> [Work to be completed] Check every line of the records below for the string "saco" and copy the ones that have it.

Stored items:
↓↓↓
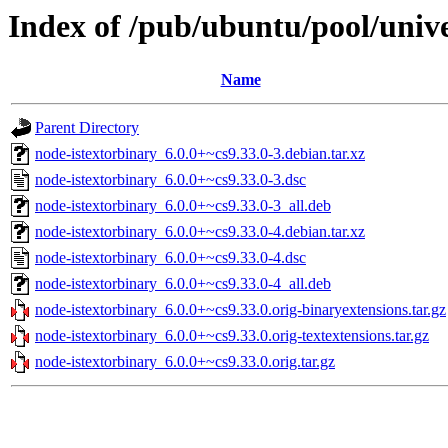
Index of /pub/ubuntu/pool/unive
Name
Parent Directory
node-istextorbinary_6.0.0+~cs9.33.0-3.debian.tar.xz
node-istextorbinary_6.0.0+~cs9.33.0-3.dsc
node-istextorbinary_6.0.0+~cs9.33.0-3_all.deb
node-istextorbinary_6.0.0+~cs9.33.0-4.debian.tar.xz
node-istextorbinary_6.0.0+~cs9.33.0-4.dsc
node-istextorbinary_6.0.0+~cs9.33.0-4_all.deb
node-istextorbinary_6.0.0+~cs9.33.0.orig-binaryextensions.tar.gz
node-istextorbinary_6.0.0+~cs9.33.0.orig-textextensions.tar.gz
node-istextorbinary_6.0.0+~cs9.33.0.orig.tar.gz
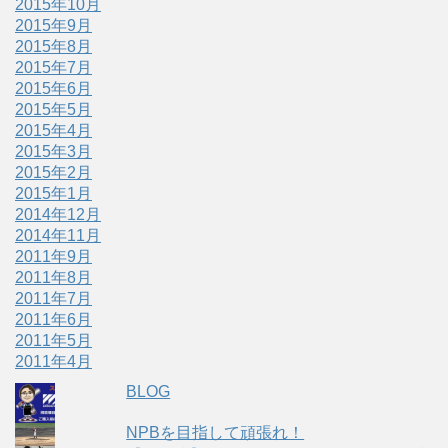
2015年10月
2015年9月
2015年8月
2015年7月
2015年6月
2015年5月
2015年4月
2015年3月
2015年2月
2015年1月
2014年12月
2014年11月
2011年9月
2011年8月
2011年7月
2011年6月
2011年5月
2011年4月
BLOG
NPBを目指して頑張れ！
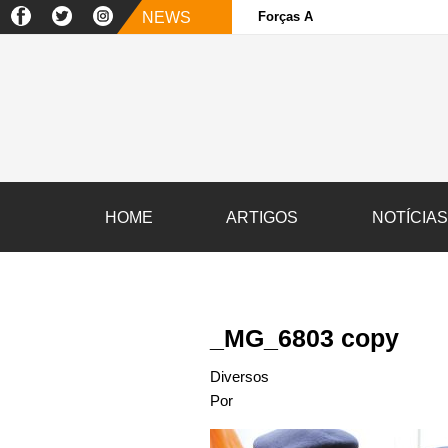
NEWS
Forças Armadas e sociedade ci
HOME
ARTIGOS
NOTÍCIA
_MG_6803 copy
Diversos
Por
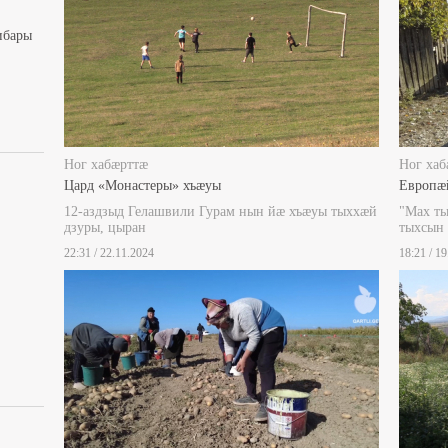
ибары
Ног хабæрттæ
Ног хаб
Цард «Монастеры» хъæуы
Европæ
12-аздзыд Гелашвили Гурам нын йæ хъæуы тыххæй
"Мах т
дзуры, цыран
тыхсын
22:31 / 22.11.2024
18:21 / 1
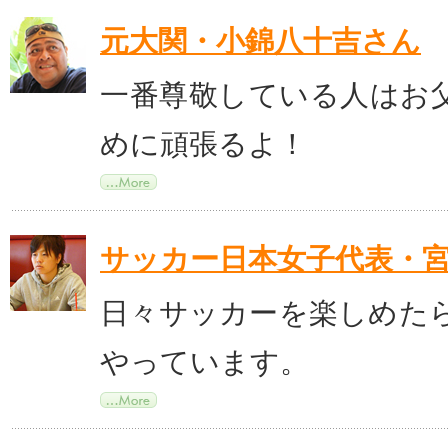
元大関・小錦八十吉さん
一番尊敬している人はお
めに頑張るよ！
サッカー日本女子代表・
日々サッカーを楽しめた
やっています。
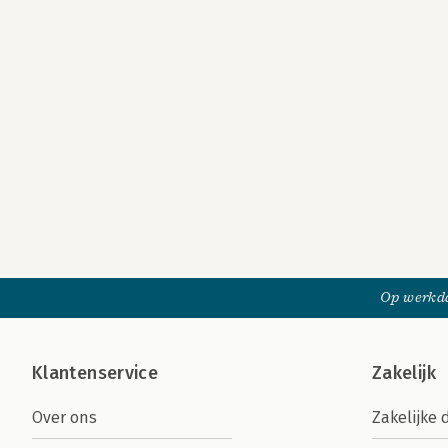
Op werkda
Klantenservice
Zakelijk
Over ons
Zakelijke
↑↑↑
↓↓↓
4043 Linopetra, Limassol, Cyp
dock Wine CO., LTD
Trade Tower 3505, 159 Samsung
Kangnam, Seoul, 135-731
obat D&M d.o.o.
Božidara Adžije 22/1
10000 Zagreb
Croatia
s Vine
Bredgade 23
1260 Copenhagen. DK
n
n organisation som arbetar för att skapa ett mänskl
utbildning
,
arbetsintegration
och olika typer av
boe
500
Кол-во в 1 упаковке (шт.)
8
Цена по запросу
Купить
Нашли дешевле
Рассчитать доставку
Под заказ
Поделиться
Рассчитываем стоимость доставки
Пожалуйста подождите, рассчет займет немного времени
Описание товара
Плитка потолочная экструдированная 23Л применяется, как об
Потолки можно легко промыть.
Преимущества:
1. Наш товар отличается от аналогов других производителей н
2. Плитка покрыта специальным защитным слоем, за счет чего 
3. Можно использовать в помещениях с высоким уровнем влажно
↑↑↑
↓↓↓
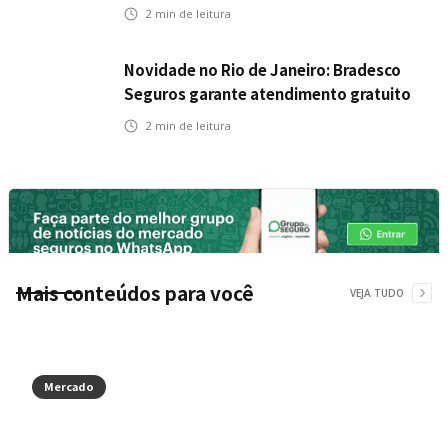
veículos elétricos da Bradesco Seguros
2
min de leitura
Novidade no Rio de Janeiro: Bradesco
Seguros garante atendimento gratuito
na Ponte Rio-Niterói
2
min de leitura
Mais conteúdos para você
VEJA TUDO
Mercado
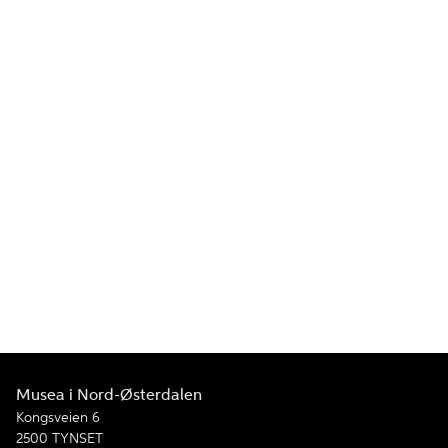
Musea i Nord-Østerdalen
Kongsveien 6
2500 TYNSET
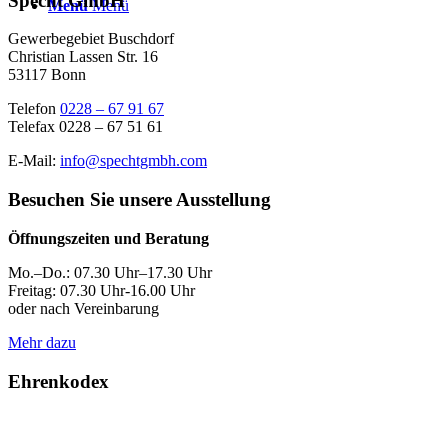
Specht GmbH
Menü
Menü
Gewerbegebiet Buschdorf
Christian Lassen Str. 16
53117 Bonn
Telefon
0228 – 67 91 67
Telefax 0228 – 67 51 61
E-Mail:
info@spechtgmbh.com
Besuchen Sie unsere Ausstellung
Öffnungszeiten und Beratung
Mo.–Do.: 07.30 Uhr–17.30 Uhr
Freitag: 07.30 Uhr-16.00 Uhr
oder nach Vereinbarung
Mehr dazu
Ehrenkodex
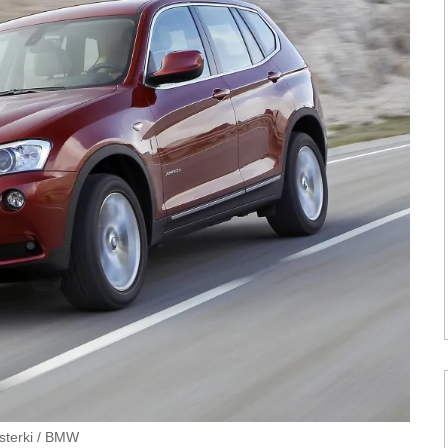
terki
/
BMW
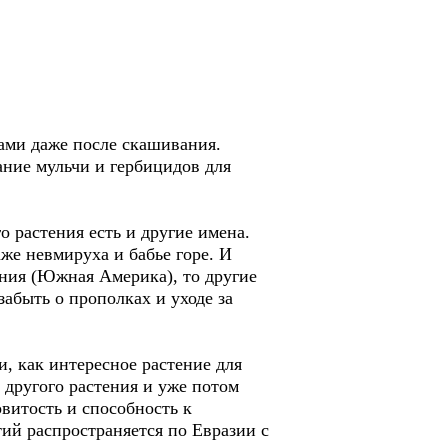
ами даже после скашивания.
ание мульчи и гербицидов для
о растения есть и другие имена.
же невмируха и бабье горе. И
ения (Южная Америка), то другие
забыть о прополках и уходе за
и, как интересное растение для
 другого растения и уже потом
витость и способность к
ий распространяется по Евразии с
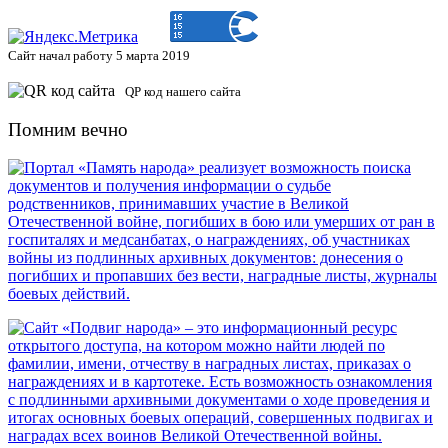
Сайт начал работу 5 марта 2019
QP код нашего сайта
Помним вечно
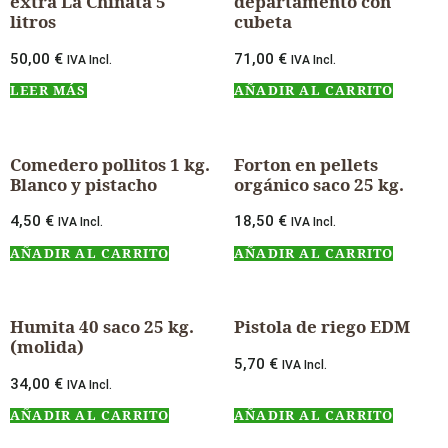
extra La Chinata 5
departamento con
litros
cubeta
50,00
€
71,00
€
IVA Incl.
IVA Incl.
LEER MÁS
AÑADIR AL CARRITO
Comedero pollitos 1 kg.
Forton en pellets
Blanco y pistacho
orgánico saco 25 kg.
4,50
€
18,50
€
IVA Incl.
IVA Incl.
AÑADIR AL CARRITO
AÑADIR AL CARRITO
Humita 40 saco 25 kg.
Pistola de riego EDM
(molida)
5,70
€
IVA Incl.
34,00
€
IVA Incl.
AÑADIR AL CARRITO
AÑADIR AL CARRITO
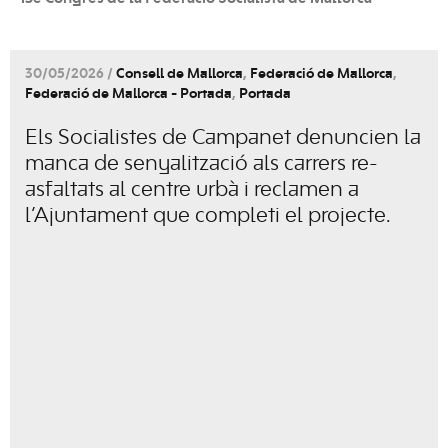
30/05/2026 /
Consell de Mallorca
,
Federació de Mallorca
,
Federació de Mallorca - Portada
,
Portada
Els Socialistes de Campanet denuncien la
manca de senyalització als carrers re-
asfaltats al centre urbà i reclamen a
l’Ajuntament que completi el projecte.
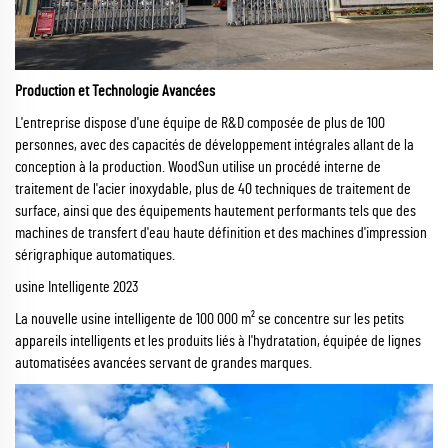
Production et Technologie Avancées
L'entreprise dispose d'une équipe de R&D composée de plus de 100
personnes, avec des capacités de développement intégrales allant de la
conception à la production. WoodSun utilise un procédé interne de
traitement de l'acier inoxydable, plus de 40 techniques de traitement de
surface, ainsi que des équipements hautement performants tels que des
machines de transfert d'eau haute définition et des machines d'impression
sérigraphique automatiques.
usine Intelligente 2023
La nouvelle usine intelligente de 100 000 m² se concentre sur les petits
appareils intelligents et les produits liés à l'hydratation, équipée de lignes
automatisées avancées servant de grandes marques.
↑↑↑
> [Response area]
orgánico saco 25 kg.
Humita 40 saco 25 kg.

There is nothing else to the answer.